OP: Quais foram os maiores desafios que enfrentou enquanto Estudante e, posteriormente, enquanto Farmacêutico?
MS: Pode parecer algo estranho, mas considero que, tanto numa fase, como na outra, me fui deparando com os normais desafios dos momentos em que os vivi. Correndo o risco de não ser muito simpático para com alguém, talvez o maior desafio que tenha tido ao longo da vida tenha sido a experiência que tive com algumas instituições que são responsáveis pelo que vai acontecendo no nosso país, leia-se Assembleia da República e os seus Deputados, ou Ministério da Saúde e os seus diferentes Governantes, entre outros, foi de perceber o que por vezes está por trás das decisões que são tomadas, com um desconhecimento total daquilo que estão a legislar ou a decidir, o impacto que têm essas medidas na vida dos portugueses e sentir que pouco conseguimos contribuir com a experiência, o trabalho diário e a vontade de fazer melhor. É um desafio pessoal conviver com estas realidades.
OP: Ao fazer uma retrospetiva do seu percurso Académico, faria algo diferente? Qual o momento que nunca irá esquecer?

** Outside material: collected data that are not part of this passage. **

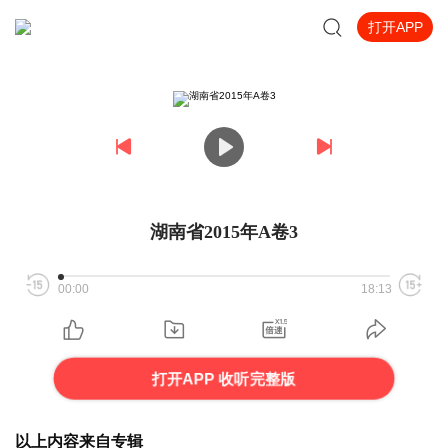
打开APP
湖南省2015年A卷3
00:00
18:13
打开APP 收听完整版
以上内容来自专辑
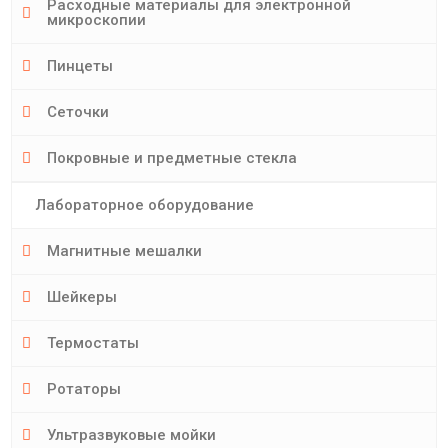
Расходные материалы для электронной
микроскопии
Пинцеты
Сеточки
Покровные и предметные стекла
Лабораторное оборудование
Магнитные мешалки
Шейкеры
Термостаты
Ротаторы
Ультразвуковые мойки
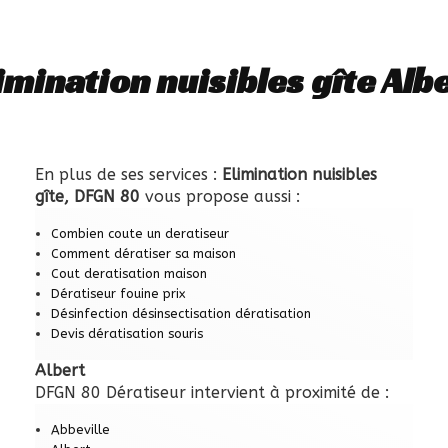
imination nuisibles gîte Alb
En plus de ses services :
Elimination nuisibles
gîte, DFGN 80
vous propose aussi :
Combien coute un deratiseur
Comment dératiser sa maison
Cout deratisation maison
Dératiseur fouine prix
Désinfection désinsectisation dératisation
Devis dératisation souris
Albert
DFGN 80 Dératiseur intervient à proximité de :
Abbeville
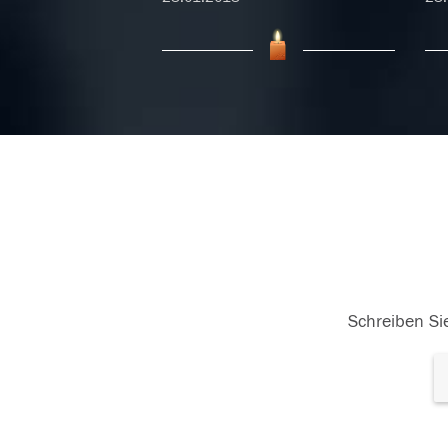
Ruhe in Frieden
In 
Abs
un
24.01.2018
18.
Schreiben Sie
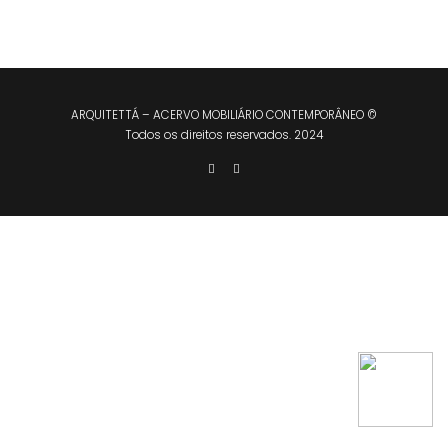
ARQUITETTÁ – ACERVO MOBILIÁRIO CONTEMPORÂNEO ©
Todos os direitos reservados. 2024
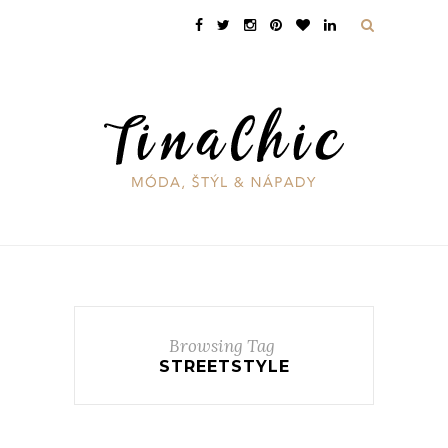
Browsing Tag
STREETSTYLE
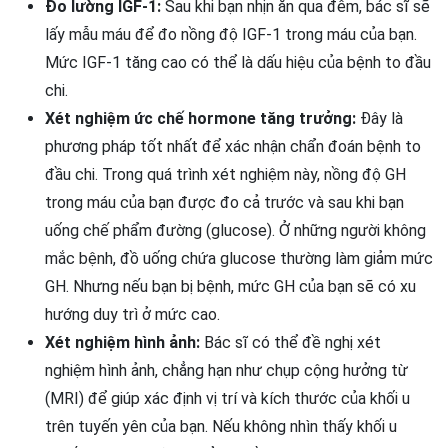
Đo lường IGF-1:
Sau khi bạn nhịn ăn qua đêm, bác sĩ sẽ
lấy mẫu máu để đo nồng độ IGF-1 trong máu của bạn.
Mức IGF-1 tăng cao có thể là dấu hiệu của bệnh to đầu
chi.
Xét nghiệm ức chế hormone tăng trưởng:
Đây là
phương pháp tốt nhất để xác nhận chẩn đoán bệnh to
đầu chi. Trong quá trình xét nghiệm này, nồng độ GH
trong máu của bạn được đo cả trước và sau khi bạn
uống chế phẩm đường (glucose). Ở những người không
mắc bệnh, đồ uống chứa glucose thường làm giảm mức
GH. Nhưng nếu bạn bị bệnh, mức GH của bạn sẽ có xu
hướng duy trì ở mức cao.
Xét nghiệm hình ảnh:
Bác sĩ có thể đề nghị xét
nghiệm hình ảnh, chẳng hạn như chụp cộng hưởng từ
(MRI) để giúp xác định vị trí và kích thước của khối u
trên tuyến yên của bạn. Nếu không nhìn thấy khối u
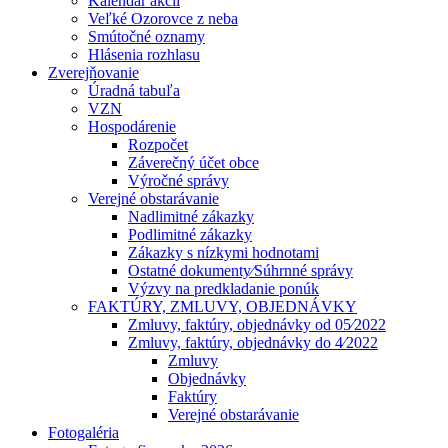
Kalendár akcií
Veľké Ozorovce z neba
Smútočné oznamy
Hlásenia rozhlasu
Zverejňovanie
Úradná tabuľa
VZN
Hospodárenie
Rozpočet
Záverečný účet obce
Výročné správy
Verejné obstarávanie
Nadlimitné zákazky
Podlimitné zákazky
Zákazky s nízkymi hodnotami
Ostatné dokumenty⁄Súhrnné správy
Výzvy na predkladanie ponúk
FAKTÚRY, ZMLUVY, OBJEDNÁVKY
Zmluvy, faktúry, objednávky od 05⁄2022
Zmluvy, faktúry, objednávky do 4⁄2022
Zmluvy
Objednávky
Faktúry
Verejné obstarávanie
Fotogaléria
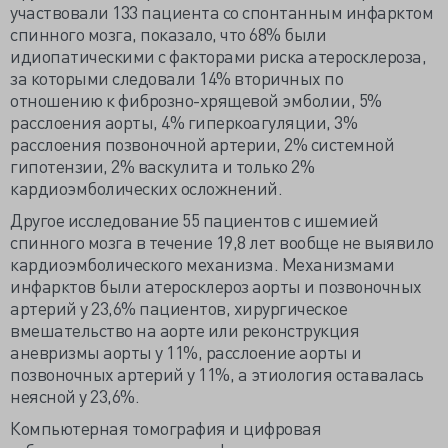
участвовали 133 пациента со спонтанным инфарктом
спинного мозга, показало, что 68% были
идиопатическими с факторами риска атеросклероза,
за которыми следовали 14% вторичных по
отношению к фиброзно-хрящевой эмболии, 5%
расслоения аорты, 4% гиперкоагуляции, 3%
расслоения позвоночной артерии, 2% системной
гипотензии, 2% васкулита и только 2%
кардиоэмболических осложнений.
Другое исследование 55 пациентов с ишемией
спинного мозга в течение 19,8 лет вообще не выявило
кардиоэмболического механизма. Механизмами
инфарктов были атеросклероз аорты и позвоночных
артерий у 23,6% пациентов, хирургическое
вмешательство на аорте или реконструкция
аневризмы аорты у 11%, расслоение аорты и
позвоночных артерий у 11%, а этиология оставалась
неясной у 23,6%.
Компьютерная томография и цифровая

MS: Sinto que fui um privilegiado. Frequentei o curso que quis, na Faculdade e Universidade que queria, como bom académico e Conimbricense, tive uma experiência associativa fantástica ao nível da DG/AAC e NEF/AAC, fiz parte da Assembleia de Representantes da UC, integrei a Orxestra Pitagórica da Secção de Fado, as Queimas das Fitas que vivi, os Saraus Académicos em que atuei, etc., etc.. Costumo dizer muitas vezes que na Faculdade de Farmácia me licenciei em Ciências Farmacêuticas, mas na Universidade de Coimbra me formei enquanto homem com as experiências e vivências que tive oportunidade de já referir. Tudo o que enumerei são momentos que só quem passou por eles é que percebe o quanto marcam a nossa vida, sentindo-os cada um de nós à sua maneira e, por vezes, difíceis de descrever. Mas não posso deixar de referir o orgulho de representar a nossa Universidade, a nossa Associação de Estudantes, a Secção de Fado, com a capa negra pelos ombros e a responsabilidade que isso nos dá, além de momentos ímpares como uma Serenata
OP: Para concluir, qual o conselho que gostaria de deixar aos nossos leitores, na sua maioria Estudantes da Faculdade de Farmácia da Universidade de Coimbra e futuros Profissionais de Saúde?

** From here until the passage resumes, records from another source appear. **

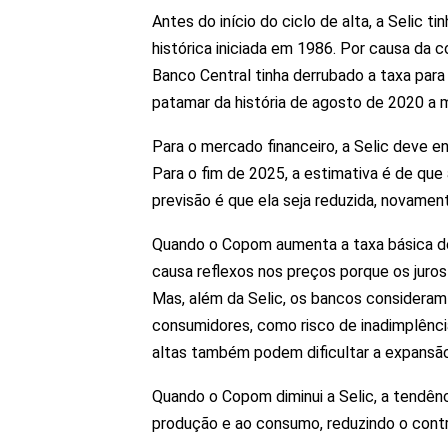
Antes do início do ciclo de alta, a Selic ti
histórica iniciada em 1986. Por causa da
Banco Central tinha derrubado a taxa para
patamar da história de agosto de 2020 a 
Para o mercado financeiro, a Selic deve e
Para o fim de 2025, a estimativa é de que 
previsão é que ela seja reduzida, novament
Quando o Copom aumenta a taxa básica de 
causa reflexos nos preços porque os juro
Mas, além da Selic, os bancos consideram 
consumidores, como risco de inadimplênci
altas também podem dificultar a expansã
Quando o Copom diminui a Selic, a tendênc
produção e ao consumo, reduzindo o contr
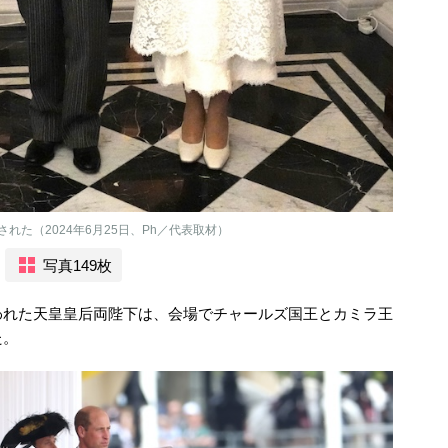
た（2024年6月25日、Ph／代表取材）
写真149枚
われた天皇皇后両陛下は、会場でチャールズ国王とカミラ王
た。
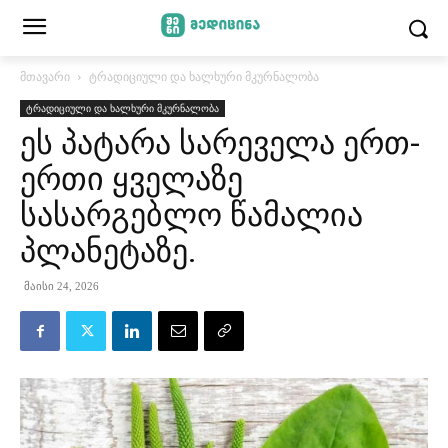
მთავარი
ტრადიციული და ხალხური მკურნალობა
ტრადიციული და ხალხური მკურნალობა
ეს პატარა სარეველა ერთ-
ერთი ყველაზე
სასარგებლო წამალია
პლანეტაზე.
მაისი 24, 2026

MS: Quem sou eu para dar conselhos… mas tendo em atenção ao que fui partilhando neste últimos minutos, acima de tudo desfrutem o momento que estão a viver e o que dele melhor podem aproveitar para a vossa vida pessoal e profissional. O tempo dá para tudo! Assim, saibam geri-lo. Quanto ao futuro, enquanto Profissionais de Saúde, relembro que estão a ter uma formação que os prepara para um conjunto de oportunidades de saídas profissionais, no caso do Mestrado Integrado em Ciências Farmacêuticas talvez dos cursos que mais opções proporciona, assim como as restantes licenciaturas da Faculdade de Farmácia, pelo que essa é uma importante certeza. Àqueles que vão lidar diretamente com os doentes/utentes, nunca se esqueçam que a maioria das vezes temos por trás de quem contactamos, uma pessoa, um ser humano, que provavelmente estará com alguma fragilidade, pelo que o modo como nos entregamos e comunicamos faz toda a diferença. Para os que não irão lidar diretamente com o público, nunca se esqueçam, também, que o trabalho que irão desenvolver tem sempre um fim comum: melhorar a qualidade de vida da população, disponibilizando os melhores cuidados de saúde possíveis.